Reality means large volumes of data, reality means unpredictable scenarios, reality means communication ups and downs, and unexpected spikes in utilization. Just like your cloud choices, it’s the right DR solution for the workload, that is what is important. Remember the key levers:
- Compute resources: Journaling will probably require more compute than deltas but this is dependent on consolidation schedules. Keeping smaller journals and less deltas will minimize compute overhead when comparison operations are required for restore.
- Storage: Again, the more granularity, the more storage needed. Be sure to assign the correct level of granularity to the VM criticality.
- Network: Journaling, replicating off site consistently will need to have assigned bandwidth reserved so that replication is not affected. Local replication will minimize WAN costs but will not provide regional protection.

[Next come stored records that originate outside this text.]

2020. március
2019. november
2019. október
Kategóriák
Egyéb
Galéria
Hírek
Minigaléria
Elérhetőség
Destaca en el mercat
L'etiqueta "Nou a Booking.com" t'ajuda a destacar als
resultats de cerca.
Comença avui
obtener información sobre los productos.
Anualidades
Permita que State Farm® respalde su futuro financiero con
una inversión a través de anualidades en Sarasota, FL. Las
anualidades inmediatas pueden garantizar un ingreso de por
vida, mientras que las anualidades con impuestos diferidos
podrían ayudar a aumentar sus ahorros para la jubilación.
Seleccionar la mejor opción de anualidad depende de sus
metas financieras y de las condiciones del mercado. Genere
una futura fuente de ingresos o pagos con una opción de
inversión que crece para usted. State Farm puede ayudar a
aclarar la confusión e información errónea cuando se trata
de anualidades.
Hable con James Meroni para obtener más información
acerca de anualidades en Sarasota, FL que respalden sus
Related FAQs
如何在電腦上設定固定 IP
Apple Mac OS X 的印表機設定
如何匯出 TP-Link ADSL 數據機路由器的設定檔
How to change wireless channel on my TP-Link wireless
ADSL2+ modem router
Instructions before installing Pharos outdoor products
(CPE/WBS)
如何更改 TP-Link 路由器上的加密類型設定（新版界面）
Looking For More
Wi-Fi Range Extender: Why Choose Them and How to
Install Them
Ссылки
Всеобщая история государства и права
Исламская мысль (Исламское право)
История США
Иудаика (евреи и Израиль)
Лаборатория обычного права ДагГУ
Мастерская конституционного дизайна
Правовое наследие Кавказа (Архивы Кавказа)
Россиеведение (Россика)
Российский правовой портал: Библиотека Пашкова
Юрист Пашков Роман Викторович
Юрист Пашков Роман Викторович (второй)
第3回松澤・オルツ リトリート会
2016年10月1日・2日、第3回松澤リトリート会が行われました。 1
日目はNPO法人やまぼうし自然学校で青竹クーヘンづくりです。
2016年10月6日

- Granularity RPO: How much can you afford to lose? Nothing, then journaling is your answer, 5 min or more, then lightweight deltas will be a suitable solution. Again, be sure to assign the correct level of granularity to the VM criticality.
- Time to recover RTO: For Deltas, this will be dependent on data drift and the number of deltas between the last one and the last consolidated vmdk. For journaling this will again be dependent on the amount of journal data that needs to be consolidated and converted to vmdk format.
As with many technical solutions, there is no right and wrong about journaling or deltas, these are just the typical DR replication types. There is however a cost consideration, if you need the granularity of journaling, then there is likely to be higher costs in storage and critically networking.